The future of doing business in India is going to be shaped by the connect companies establish with regional language speakers
The vernacular content market in India, which has the unique distinction of having 30 languages and around 1,600 dialects, is growing by leaps and bounds. According to the BBC, of India’s 1.3 billion people, only 125 million are English speakers. Apps for taxi services, food delivery and ecommerce have enabled businesses to tap only around 15% of the population, which is English speaking and lives in urban locations. Therefore, the estimated regional language base of 540 million, with a market size of $53 billion, offers an exciting opportunity for targeted regional marketing through the digital medium.
The rural internet subscriber base is growing at a rate of 24% every year. This has made it easier to tap the Indian market by using vernacular languages. A study by KPMG has estimated that almost 73% of the internet subscribers in India use Indian languages. Regional language internet services and social networks such as Lokal and the China-born TikTok highlight the opportunities in connecting with regional language users. It is not surprising that investment in vernacular startups is gaining momentum, with names that include Sharechat and DailyHunt receiving close to $800 million over the past five years.
In a vast country like India with innumerable languages, the higher click-through rates in digital communication for vernacular languages indicates the importance of localised content in attracting larger audiences and achieving better conversion rates. Apps such as Dubverse and Skit are already creating and distributing content in several languages.
Apart from the ability to translate content into multiple languages, understanding the local cultural nuances and interests are extremely important in order to localise content for each territory. Brands like Khatabook have been successful in reaching millions of customers in a short span of time with the help of a localised content strategy. Google, Twitter and Facebook have also started targeting Indian consumers in regional languages.
With an estimated digital penetration of 40%, India has the second largest digital population in the world. In order to capitalise on this unique opportunity, apart from developing content in different languages and formats that regional consumers are comfortable with, it is going to be necessary to develop applications that can support more regional languages across multiple devices. AI/ML tools need to be developed to handle analyses of regional language content.

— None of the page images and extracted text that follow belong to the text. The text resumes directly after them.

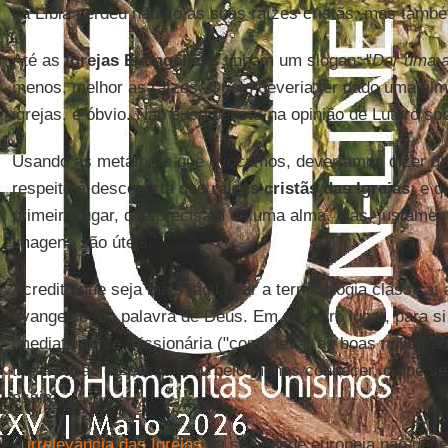
da Líbia perdeu não só as suas raízes cristãs, mas também
Até as
Igrejas Evangélicas
tinham um slogan: "
Dar uma a
menos, melhor as raízes. Quem deveria ter dado uma alm
igrejas, é óbvio. Não ouso pensar na opinião de Lutero so
Usando as metáforas que evocamos, deveríamos dizer que
respeito à descoberta das
raízes cristãs das Igrejas
; e q
primeiro lugar, que precisam de uma alma. Mas, justamen
imagens são úteis.
Acredito que seja mais fácil usar a terminologia clássica:
evangelho, da palavra de Deus. Em primeiro lugar, para 
imediatamente missionária ("como levar as boas novas ao
trai a ilusão de possuir, ou pelo menos conhecer, o que se
assim.
A
irrelevância das Igrejas
na sociedade europeia não depe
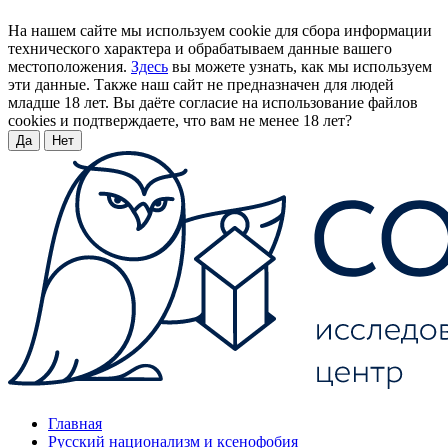
На нашем сайте мы используем cookie для сбора информации
технического характера и обрабатываем данные вашего
местоположения.
Здесь
вы можете узнать, как мы используем
эти данные. Также наш сайт не предназначен для людей
младше 18 лет. Вы даёте согласие на использование файлов
cookies и подтверждаете, что вам не менее 18 лет?
Да
Нет
Главная
Русский национализм и ксенофобия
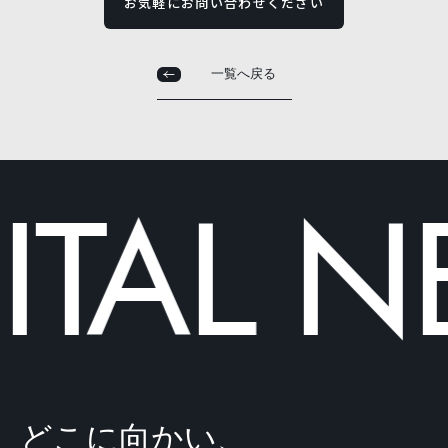
お気軽にお問い合わせください
一覧へ戻る
一覧へ戻る
TAL
NE
どこに向かい、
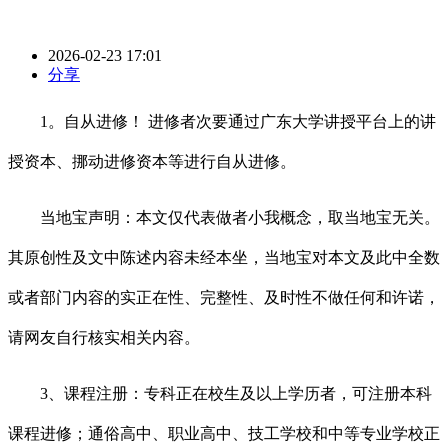
2026-02-23 17:01
分享
1。自从进修！ 进修者次要通过广东大学讲授平台上的讲
授资本、挪动进修资本等进行自从进修。
当地宝声明：本文仅代表做者小我概念，取当地宝无关。
其原创性及文中陈述内容未经本坐，当地宝对本文及此中全数
或者部门内容的实正在性、完整性、及时性不做任何和许诺，
请网友自行核实相关内容。
3、课程注册：专科正在校生及以上学历者，可注册本科
课程进修；通俗高中、职业高中、技工学校和中等专业学校正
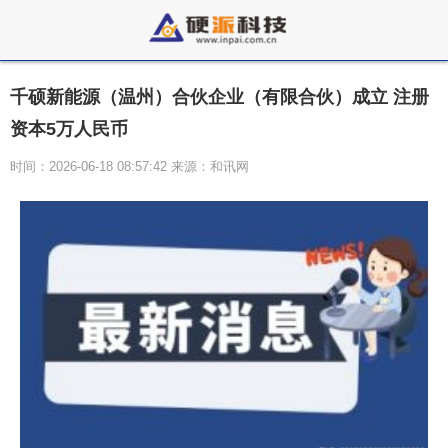
千硕新能源（温州）合伙企业（有限合伙）成立 注册
资本5万人民币
时间：2026-06-18 08:57:42 来源：和讯网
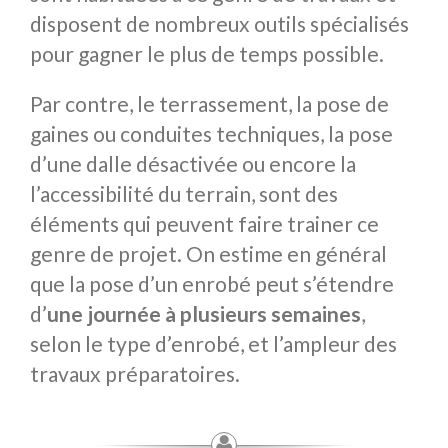
disposent de nombreux outils spécialisés
pour gagner le plus de temps possible.
Par contre, le terrassement, la pose de
gaines ou conduites techniques, la pose
d’une dalle désactivée ou encore la
l’accessibilité du terrain, sont des
éléments qui peuvent faire trainer ce
genre de projet. On estime en général
que la pose d’un enrobé peut s’étendre
d’
une journée à plusieurs semaines
,
selon le type d’enrobé, et l’ampleur des
travaux préparatoires.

It has also been observed that the user stickiness of those opting for a vernacular interface is 95%, which highlights the importance of understanding the UX-UI nuances, along with the unique cultural facets of content creation, in attracting, converting and retaining customers from the vernacular medium.
The future of doing business in India is going to be determined by the connect companies build with regional language speakers and therefore producers should make a start with websites, apps and social media content that use regional languages.